Dans un genre moins lyrique, Bruno Jeudy, éditorialiste politique de la chaîne et rédacteur en chef à Paris Match), se joint aux louanges : « On a gagné en concret, en lisibilité, en style un peu plus direct […] à mon sens c’était sans doute sa meilleure prestation ».
Apolline de Malherbe a également son mot à dire :
C’était un ton extrêmement humble, d’abord assez naturel : il était assez franc, il était assez vrai et il s’adressait effectivement au quotidien de tous les Français […] On a un peu le sentiment du Paul Valéry qui dit que les civilisations sont mortelles, nous sommes vulnérables.
Même musique le lendemain matin, dans la chronique de Christophe Barbier. L’éditorialiste (qui officie également à L’Express) manie sans complexe la brosse à reluire : « Il a été précis, c’est un chef, il a écouté pendant une semaine, il a tranché […] On a eu aussi un président dans l’empathie ; on a eu un président chef. »
Dans la presse également
La presse écrite n’est pas en reste : les éditocrates y ont réservé un accueil au moins aussi féroce à l’intervention d’Emmanuel Macron.
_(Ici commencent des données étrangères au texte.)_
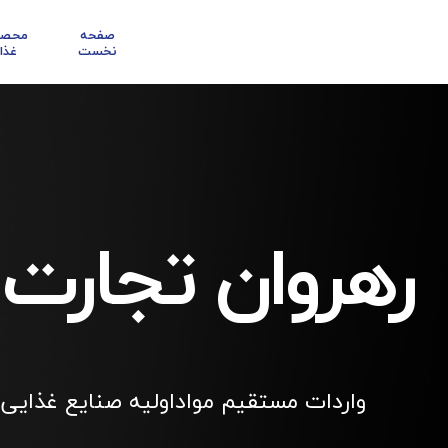
صفحه
محصو
نخست
غذا
رهروان تجارت
واردات مستقیم مواداولیه صنایع غذایی 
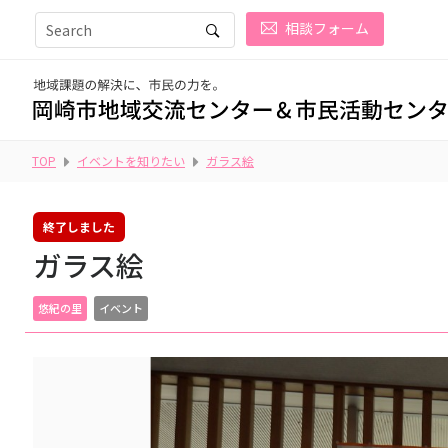
相談フォーム
TOP
イベントを知りたい
ガラス絵
終了しました
ガラス絵
悠紀の里
イベント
Ainsi l’éditorial de Libération, intitulé sobrement « Espérance », débute sur une note de poésie : « Pas de printemps pour les Français. Mais un rayon d’espoir, néanmoins ». Pour Laurent Joffrin l’intervention présidentielle était « à la fois humble et précise » avec à la clé un « calendrier rationnel ». « Le gouvernement est doté d’un plan cohérent ». Emmanuel Macron est KO.
En toute originalité, l’éditorial du Monde s’intitule quant à lui « L’espoir et l’humilité ». Avec, comme on peut l’imaginer, des mots très durs pour la prestation présidentielle :
Modeste, il a reconnu son impuissance à prévoir la fin de l’épidémie, dans la mesure où l’immunité collective est très loin d’être acquise. Humain, il a marqué sa compassion et sa reconnaissance envers les Français, qui, par leur discipline et leur engagement, ont fait que le pays a tenu.
Même musique au Figaro qui évoque une intervention « plus précise que les précédentes » (14/04). « L’aurore est encore loin, mais la nuit un peu moins obscure ». Pastichant Victor Hugo sans doute [2]. Le Parisien étale quant à lui une double-page sans complaisance sur l’intervention présidentielle :
L’éditorial va droit au but : « Emmanuel Macron est passé du lyrique au pragmatique. Les Français avaient des questions. Il leur a donné des réponses. » Difficile de se relever après une telle mise en cause.
Dans la presse régionale, le son de cloche est le même, décliné en différentes nuances [3]. Dans Ouest-France, Stéphane Vernay est impitoyable : « la quatrième allocution a été la bonne. Enfin. Clair, le président a répondu hier aux questions que nous nous posons tous ». Pour Alain Dusart, de L’Est Républicain, « c’est sa meilleure intervention dans cette crise inédite ». Et de noter, cinglant, que dans cette séance de « câlinothérapie et admettons-le d’autocongratulation, le ton est humble et rassembleur ».
Pour Florence Chédotal, de La Montagne, « pas de sang, ni de sueur ou de larmes pour un discours davantage empreint d’humanité que d’ordinaire. Le ton, celui de l’empathie et de l’humilité ». Laurent Bodin livre enfin dans L’Alsace un constat sans appel : « maintenir l’espoir sans occulter la gravité de la situation et les incertitudes de l’avenir, tel est le délicat exercice auquel s’est plié le chef de l’État en cette fin de week-end pascal ».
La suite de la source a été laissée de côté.